◆ Exercise brief ◆
Your answer must be an exact copy of the records, minus any pictures.

◆ Material for this task ◆
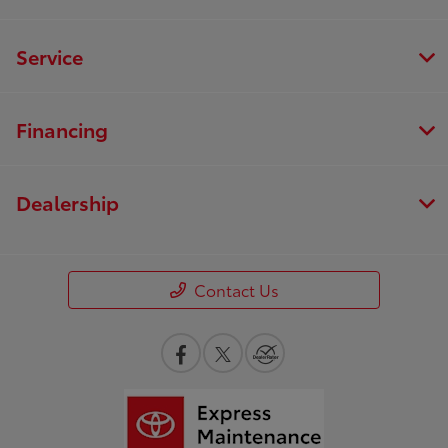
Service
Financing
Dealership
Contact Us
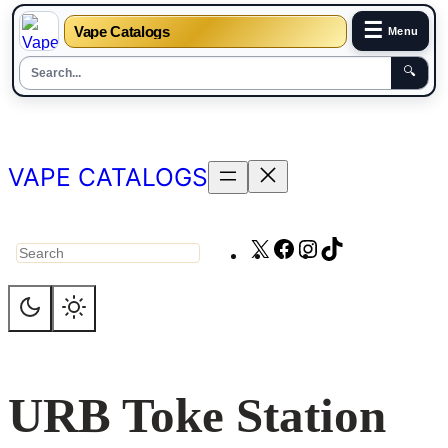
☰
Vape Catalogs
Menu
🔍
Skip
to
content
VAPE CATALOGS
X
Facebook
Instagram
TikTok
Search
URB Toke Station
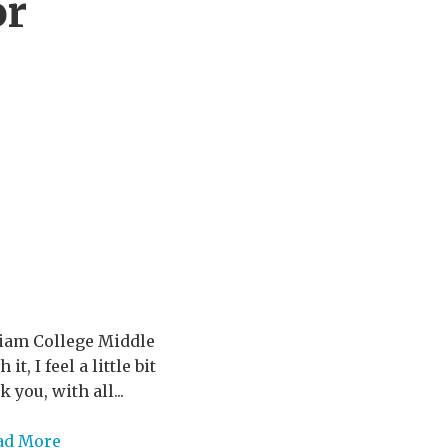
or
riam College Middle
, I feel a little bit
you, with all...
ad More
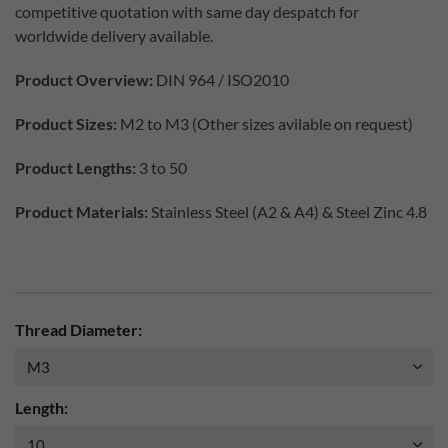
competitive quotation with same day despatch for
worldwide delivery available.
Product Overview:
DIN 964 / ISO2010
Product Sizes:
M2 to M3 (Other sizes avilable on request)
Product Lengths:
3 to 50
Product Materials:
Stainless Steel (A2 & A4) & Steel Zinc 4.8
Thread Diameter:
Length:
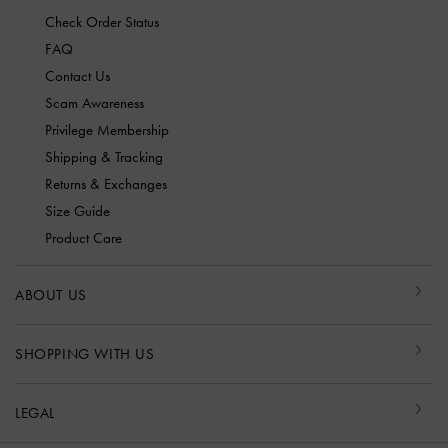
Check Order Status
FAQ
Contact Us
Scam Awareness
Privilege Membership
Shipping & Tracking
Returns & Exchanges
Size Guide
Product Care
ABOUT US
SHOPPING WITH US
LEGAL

◆ Problem solution ◆
Service
Financing
Dealership
Contact Us
☰
Vape Catalogs
Menu
🔍
Skip
to
content
VAPE CATALOGS
X
Facebook
Instagram
TikTok
Search
URB Toke Station
or
riam College Middle
, I feel a little bit
you, with all...
ad More
competitive quotation with same day despatch for
worldwide delivery available.
Product Overview:
DIN 964 / ISO2010
Product Sizes:
M2 to M3 (Other sizes avilable on request)
Product Lengths:
3 to 50
Product Materials:
Stainless Steel (A2 & A4) & Steel Zinc 4.8
Thread Diameter:
Length:
Check Order Status
FAQ
Contact Us
Scam Awareness
Privilege Membership
Shipping & Tracking
Returns & Exchanges
Size Guide
Product Care
ABOUT US
SHOPPING WITH US
LEGAL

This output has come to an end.